[[ RECORDS SHOWN open ]]

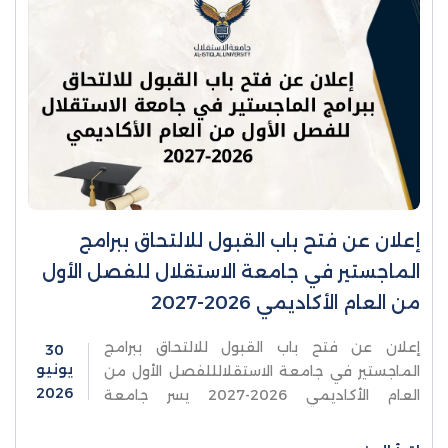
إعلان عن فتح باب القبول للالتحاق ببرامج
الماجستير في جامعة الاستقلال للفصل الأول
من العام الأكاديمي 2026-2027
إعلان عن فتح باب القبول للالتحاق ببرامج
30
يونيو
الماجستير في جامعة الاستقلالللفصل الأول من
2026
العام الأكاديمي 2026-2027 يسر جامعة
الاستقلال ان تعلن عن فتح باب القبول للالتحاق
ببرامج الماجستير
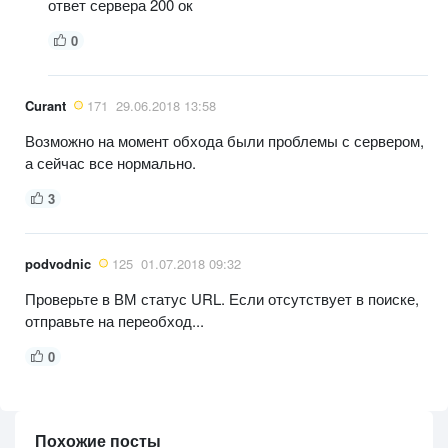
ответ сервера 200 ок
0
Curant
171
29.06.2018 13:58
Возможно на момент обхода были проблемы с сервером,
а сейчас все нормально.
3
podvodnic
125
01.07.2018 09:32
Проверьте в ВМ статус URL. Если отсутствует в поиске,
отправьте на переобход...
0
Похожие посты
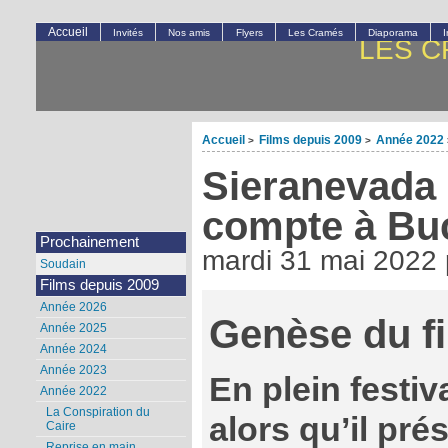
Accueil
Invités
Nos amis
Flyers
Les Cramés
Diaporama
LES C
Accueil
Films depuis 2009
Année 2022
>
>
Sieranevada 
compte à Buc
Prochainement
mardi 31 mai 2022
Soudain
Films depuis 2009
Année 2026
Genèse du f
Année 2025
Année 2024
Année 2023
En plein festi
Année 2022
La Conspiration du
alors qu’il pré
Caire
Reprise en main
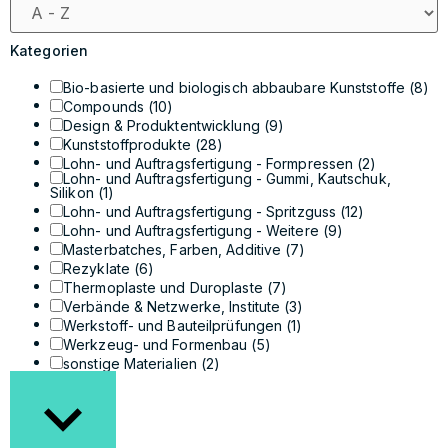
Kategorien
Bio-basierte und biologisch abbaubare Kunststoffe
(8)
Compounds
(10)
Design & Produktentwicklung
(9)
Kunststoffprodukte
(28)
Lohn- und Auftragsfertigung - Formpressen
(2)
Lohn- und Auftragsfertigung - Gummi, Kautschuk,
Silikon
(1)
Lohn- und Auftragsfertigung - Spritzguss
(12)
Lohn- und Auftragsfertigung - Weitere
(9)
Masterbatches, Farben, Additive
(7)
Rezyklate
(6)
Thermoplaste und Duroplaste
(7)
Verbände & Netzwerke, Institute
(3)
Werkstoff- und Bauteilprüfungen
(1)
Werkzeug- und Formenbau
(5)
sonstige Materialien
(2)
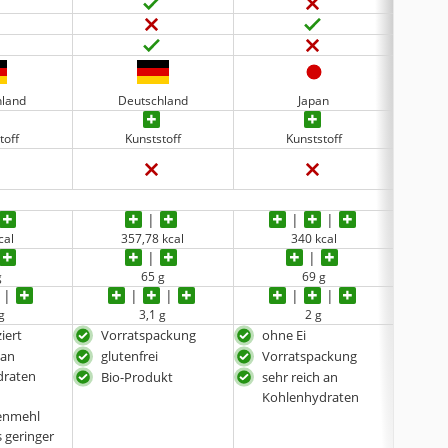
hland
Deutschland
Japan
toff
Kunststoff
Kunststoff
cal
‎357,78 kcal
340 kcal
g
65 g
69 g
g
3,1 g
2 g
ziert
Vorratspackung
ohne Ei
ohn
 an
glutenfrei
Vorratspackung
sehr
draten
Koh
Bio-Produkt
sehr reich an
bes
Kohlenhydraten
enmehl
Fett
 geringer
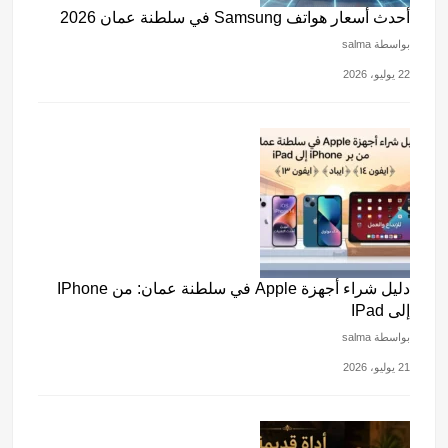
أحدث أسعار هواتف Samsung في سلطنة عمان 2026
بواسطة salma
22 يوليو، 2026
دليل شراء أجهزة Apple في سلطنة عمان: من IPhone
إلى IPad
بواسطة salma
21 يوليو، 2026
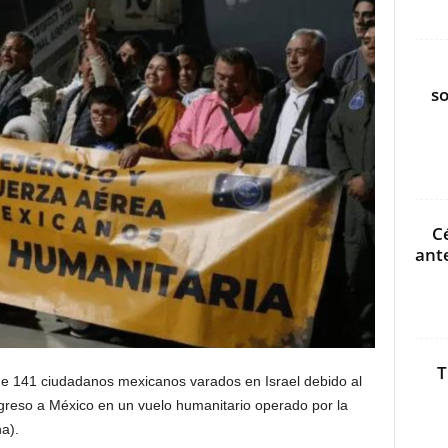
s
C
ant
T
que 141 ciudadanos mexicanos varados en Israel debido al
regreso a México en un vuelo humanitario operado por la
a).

[[ RECORDS SHOWN closed ]]

[EXERCISE] Please copy out the entries above exactly as they appear, but skip their images.

[SOLUTION]
إعلان عن فتح باب القبول للالتحاق ببرامج
الماجستير في جامعة الاستقلال للفصل الأول
من العام الأكاديمي 2026-2027
إعلان عن فتح باب القبول للالتحاق ببرامج
30
يونيو
الماجستير في جامعة الاستقلالللفصل الأول من
2026
العام الأكاديمي 2026-2027 يسر جامعة
الاستقلال ان تعلن عن فتح باب القبول للالتحاق
ببرامج الماجستير
ответ сервера 200 ок
0
Curant
171
29.06.2018 13:58
Возможно на момент обхода были проблемы с сервером,
а сейчас все нормально.
3
podvodnic
125
01.07.2018 09:32
Проверьте в ВМ статус URL. Если отсутствует в поиске,
отправьте на переобход...
0
Похожие посты
Accueil
Invités
Nos amis
Flyers
Les Cramés
Diaporama
LES C
Accueil
Films depuis 2009
Année 2022
>
>
Sieranevada 
compte à Buc
Prochainement
mardi 31 mai 2022
Soudain
Films depuis 2009
Année 2026
Genèse du f
Année 2025
Année 2024
Année 2023
En plein festi
Année 2022
La Conspiration du
alors qu’il pré
Caire
Reprise en main
Kategorien
Bio-basierte und biologisch abbaubare Kunststoffe
(8)
Compounds
(10)
Design & Produktentwicklung
(9)
Kunststoffprodukte
(28)
Lohn- und Auftragsfertigung - Formpressen
(2)
Lohn- und Auftragsfertigung - Gummi, Kautschuk,
Silikon
(1)
Lohn- und Auftragsfertigung - Spritzguss
(12)
Lohn- und Auftragsfertigung - Weitere
(9)
Masterbatches, Farben, Additive
(7)
Rezyklate
(6)
Thermoplaste und Duroplaste
(7)
Verbände & Netzwerke, Institute
(3)
Werkstoff- und Bauteilprüfungen
(1)
Werkzeug- und Formenbau
(5)
sonstige Materialien
(2)
hland
Deutschland
Japan
toff
Kunststoff
Kunststoff
cal
‎357,78 kcal
340 kcal
g
65 g
69 g
g
3,1 g
2 g
ziert
Vorratspackung
ohne Ei
ohn
 an
glutenfrei
Vorratspackung
sehr
draten
Koh
Bio-Produkt
sehr reich an
bes
Kohlenhydraten
enmehl
Fett
 geringer
أحدث أسعار هواتف Samsung في سلطنة عمان 2026
بواسطة salma
22 يوليو، 2026
دليل شراء أجهزة Apple في سلطنة عمان: من IPhone
إلى IPad
بواسطة salma
21 يوليو، 2026
s
C
ant
T
que 141 ciudadanos mexicanos varados en Israel debido al
regreso a México en un vuelo humanitario operado por la
a).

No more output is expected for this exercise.